Former U.S. Vice-President Walter Mondale speaks at the State Theatre in Minneapolis on Oct. 30, 2002.BILL ALKOFER/AFP/Getty Images
Walter F. Mondale, the former U.S. senator, vice-president, presidential nominee and ambassador who died Monday night at the age of 93, will be remembered for being at once the last and the first.
He was the last Democrat of the old New Deal tradition, drawing on the support of working-class people and the striving while harbouring a devout belief in the role of government programs to ease the harshness of life. Today’s Democrats have a far different profile and have witnessed the flight of blue-collar voters to the Donald Trump Republicans.
And he was the first vice-president to have a substantial role in Washington – beyond being a cipher created by the Founding Fathers to assume power in the event of a president’s death. His insistence on having weekly meetings over lunch with President Jimmy Carter and having his office be part of all the paper flow to the chief executive set a precedent that permitted Al Gore, Dick Cheney, Joe Biden and now Kamala Harris to be important figures in U.S. political life.
Along the way he helped shape the political life of another, earlier Minnesota giant (Hubert Humphrey, also a vice-president and Democratic presidential nominee); prevailed in a brutal nomination fight (against former astronaut John Glenn and Senator Gary Hart, both of whom sought to portray him as a remnant of a long-ago past); selected the first female vice-presidential nominee (Representative Geraldine Ferraro); and was defeated by Ronald Reagan in a landslide (winning only his home state). Throughout it all he lived the Book of Micah admonition related to him by his faith-fortified father, the stern pastor from the tiny town of Elmore, Minn. (population 904 in the decade of his birth), to “do justly and to love mercy, and to walk humbly with thy God.”
“He was the kind of public servant we may never see again – the total opposite of today’s politician,” said Maxine Isaacs, his long-time press secretary, in an interview hours after Mr. Mondale died. “He was modest and self-effacing.”

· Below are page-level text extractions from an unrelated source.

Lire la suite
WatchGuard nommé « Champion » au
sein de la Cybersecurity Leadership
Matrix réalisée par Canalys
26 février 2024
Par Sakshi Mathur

He possessed, then personified, a surface contradiction: both the prairie populism of the upper plains (permitting his rivals to cast him as a wild progressive) and the parsimony of rural penuriousness (wondering aloud to his wife, Joan, whether the suit he was thinking of buying for the launch of his 1984 presidential campaign was too expensive). His public persona, too, was a surface contradiction: The public saw him as a stiff if not boring figure of great rectitude but lacking in flair, while in private he was simply Fritz – informal, wry, even a bit devilish.

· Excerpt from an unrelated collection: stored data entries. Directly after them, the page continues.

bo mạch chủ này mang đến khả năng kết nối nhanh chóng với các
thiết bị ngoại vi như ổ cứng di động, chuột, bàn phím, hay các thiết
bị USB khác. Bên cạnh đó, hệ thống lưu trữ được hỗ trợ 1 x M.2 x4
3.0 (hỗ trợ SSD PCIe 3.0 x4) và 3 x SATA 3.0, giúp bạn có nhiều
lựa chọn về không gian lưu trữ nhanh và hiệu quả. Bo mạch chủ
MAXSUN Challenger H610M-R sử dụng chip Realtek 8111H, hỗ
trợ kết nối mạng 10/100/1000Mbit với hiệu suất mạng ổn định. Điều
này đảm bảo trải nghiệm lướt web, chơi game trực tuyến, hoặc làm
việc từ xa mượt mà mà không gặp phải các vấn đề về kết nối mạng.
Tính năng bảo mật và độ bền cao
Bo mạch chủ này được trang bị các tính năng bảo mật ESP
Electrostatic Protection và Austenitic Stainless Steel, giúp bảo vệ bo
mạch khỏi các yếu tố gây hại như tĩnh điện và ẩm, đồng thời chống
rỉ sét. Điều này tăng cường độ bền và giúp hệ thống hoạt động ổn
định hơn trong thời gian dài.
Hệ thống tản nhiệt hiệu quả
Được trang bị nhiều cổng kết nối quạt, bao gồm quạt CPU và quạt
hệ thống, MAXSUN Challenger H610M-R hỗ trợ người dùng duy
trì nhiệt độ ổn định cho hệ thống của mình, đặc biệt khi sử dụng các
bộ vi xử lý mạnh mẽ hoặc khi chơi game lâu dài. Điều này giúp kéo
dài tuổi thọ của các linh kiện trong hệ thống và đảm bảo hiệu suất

“He could be hilarious, and sentimental, and he read deeply in literature and history,” said Martin Kaplan, a speechwriter during the Mondale vice-presidency and, later, the presidential campaign. “More than once he’d show me a passage from Shakespeare, marvelling at it, asking, ‘How does he do so much with so few words?’“ Mr. Kaplan thought it was Mr. Mondale’s way of saying “that a draft I’d given him could stand to lose a few pages.”
But it was as vice-president that Mr. Mondale had enormous impact – a sentence that could not have been written about scores of former occupants of the position, including more famous figures such as John Adams, Thomas Jefferson, Aaron Burr, John C. Calhoun, Theodore Roosevelt, Richard M. Nixon and Lyndon B. Johnson.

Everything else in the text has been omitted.